# WHAT IS BEING ASKED
Locate all lines in the data below that hold "categoria" and show them.

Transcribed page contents
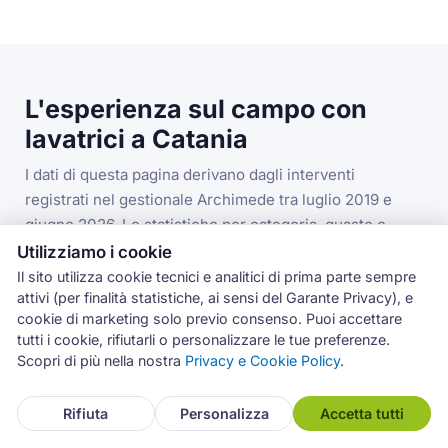
L'esperienza sul campo con
lavatrici a Catania
I dati di questa pagina derivano dagli interventi
registrati nel gestionale Archimede tra luglio 2019 e
giugno 2026. Le statistiche per categoria, guasto e
codice errore si riferiscono alla categoria lavatrici nella
Utilizziamo i cookie
provincia di Catania.
Il sito utilizza cookie tecnici e analitici di prima parte sempre
attivi (per finalità statistiche, ai sensi del Garante Privacy), e
cookie di marketing solo previo consenso. Puoi accettare
tutti i cookie, rifiutarli o personalizzare le tue preferenze.
3.993
Scopri di più nella nostra
Privacy e Cookie Policy
.
interventi lavatrici in provincia di Catania
Rifiuta
Personalizza
Accetta tutti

# ANSWER SPACE
giugno 2026. Le statistiche per categoria, guasto e
codice errore si riferiscono alla categoria lavatrici nella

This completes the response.